A noncompete agreement is an agreement an employer may ask an employee to sign as a condition of employment that limits the employee’s options upon termination of employment, such as prohibiting an employee from working for a competing business within a specified geographic area and time period. What happens when the employee fails to abide by the noncompete? Earlier this summer, Amazon sued a former employee to enforce a noncompete agreement. The former employee, Zoltan Szabadi, responded by arguing the Amazon agreement is excessive, too broad, and unenforcable.
Noncompetes are not just being used by giant tech companies like Amazon. Employers across a wide swath of industries seem to be showing an increasing interest in having employees sign noncompetition agreements. Last weekend’s Seattle Times included this pithy piece about noncompete agreements on the cover of the advertorial NWJobs section. Quoting Seattle employment attorney D. Jill Pugh, the article noted that while noncompetes are legal in Washington State, they are not always enforceable. What makes a noncompete more likely to be enforced?
- The agreement must be tailored in scope to include only information that is secret or proprietary.
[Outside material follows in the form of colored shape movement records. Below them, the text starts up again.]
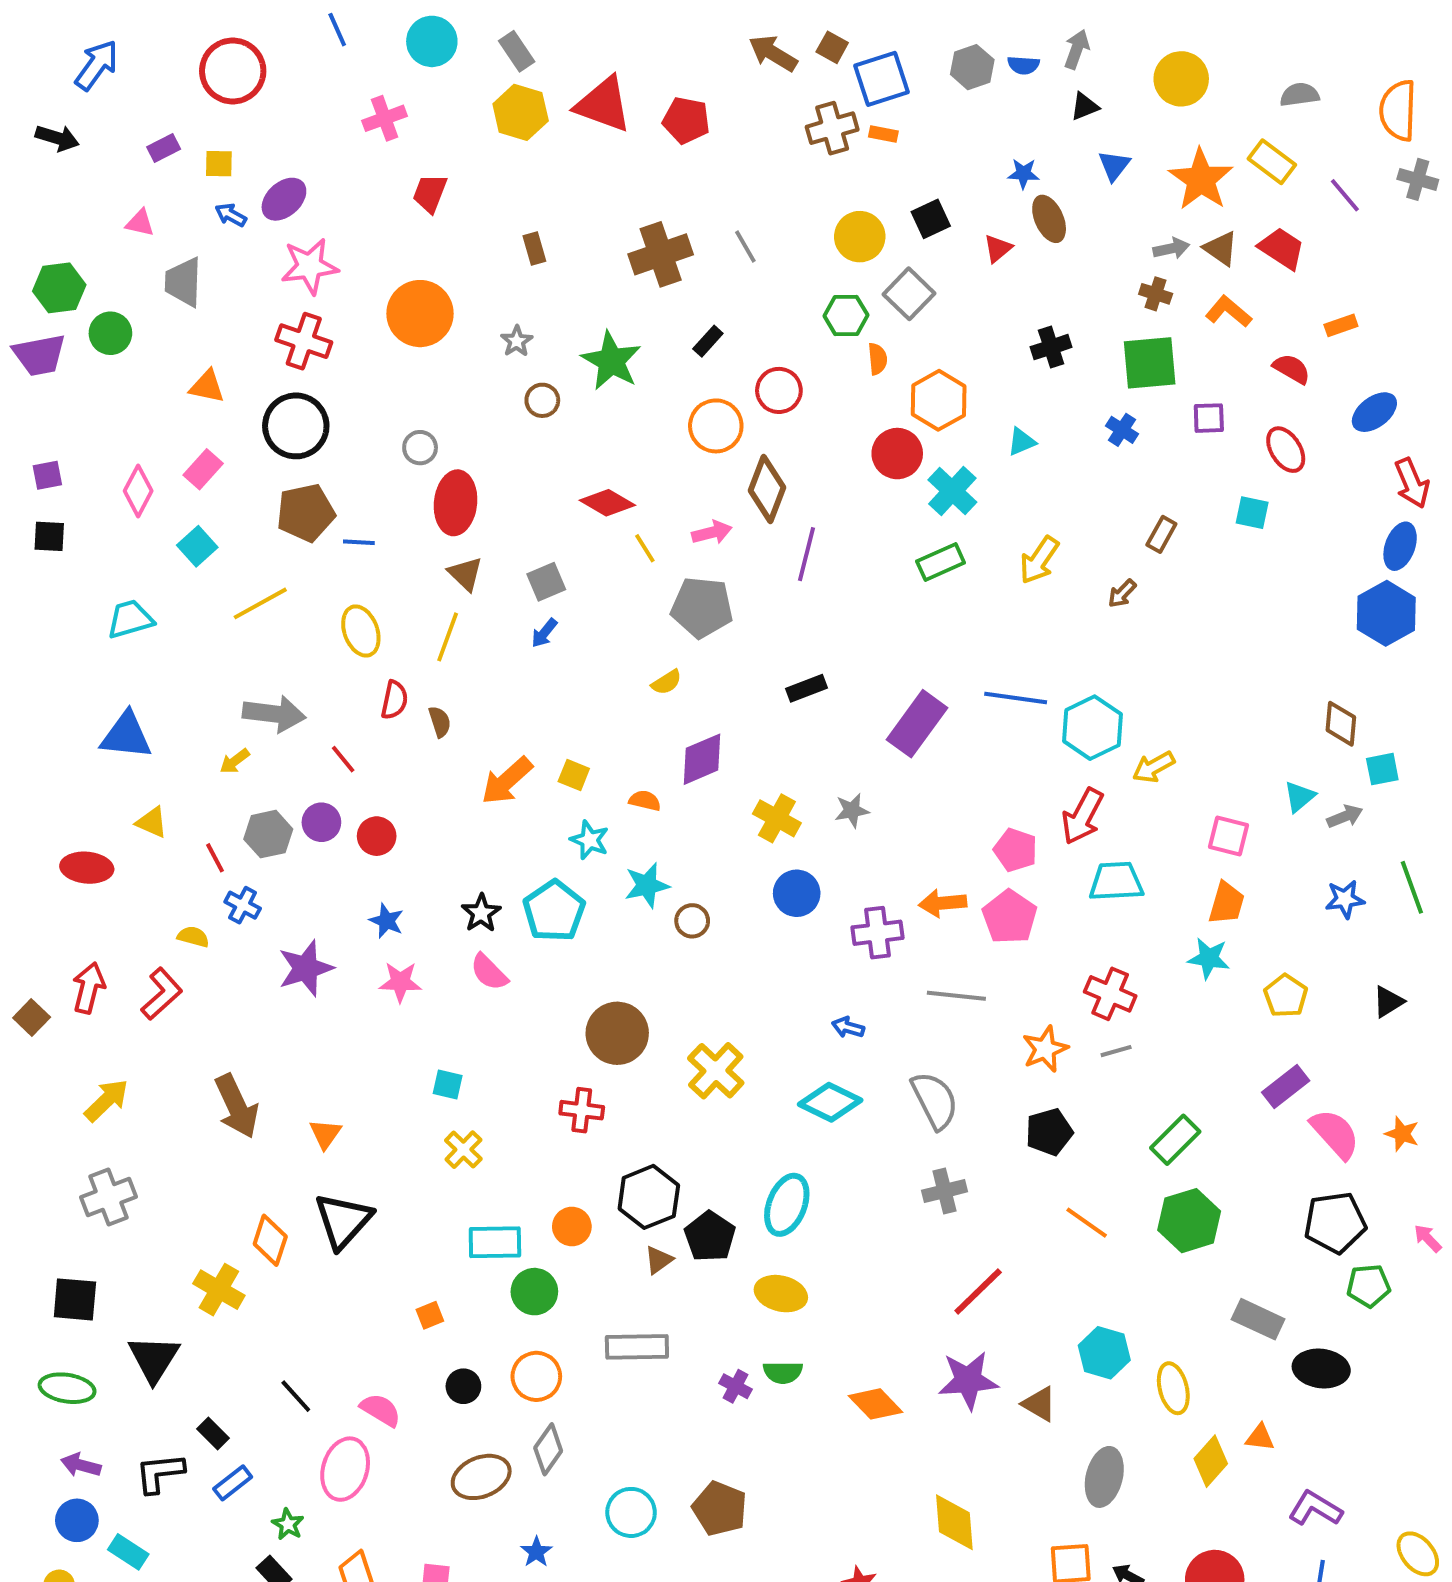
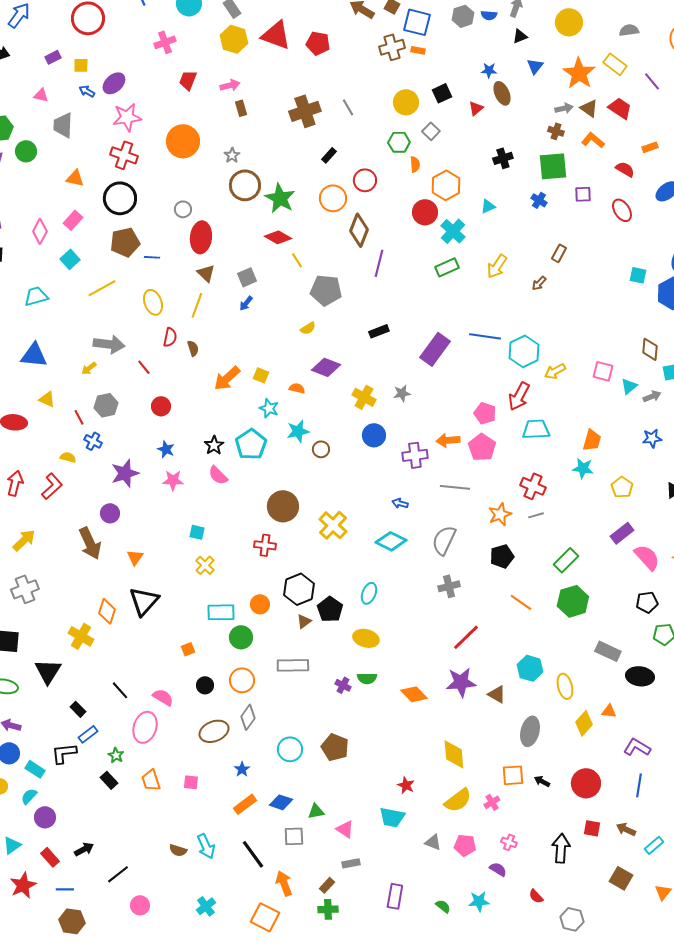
blue square: (881, 79) -> (417, 22), turned 32
gray square: (909, 294) -> (431, 131), size x0.7
green star: (611, 361) -> (280, 198), moved
brown circle: (542, 400) -> (245, 185), size x1.8
cyan square: (1252, 513) -> (638, 275), moved
pink arrow: (712, 532) -> (230, 85), moved
purple diamond: (702, 759) -> (326, 367), turned 44
purple circle: (321, 822) -> (110, 513), moved
pink square: (1228, 836) -> (603, 371), moved
gray semicircle: (935, 1100) -> (444, 540), turned -128
cyan ellipse: (787, 1205) -> (369, 593), size x0.7
black pentagon: (1335, 1223) -> (647, 602), size x0.7
black L-shape: (160, 1473) -> (64, 753), moved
- The agreement must be limited to a certain time period. In the Seattle Times article, Pugh notes that courts generally consider agreements that restrict the employee’s activities for less than two years to have a reasonable time restriction.
- Any geographic limitations imposed on the employee by the agreement must also be reasonable. A hair salon owner may be able to restrict an employee from working across the street, but probably not across the state (and maybe not even across town).
- Asking current employees to sign a new noncompete agreement must include sufficient consideration – something more than just keeping their jobs.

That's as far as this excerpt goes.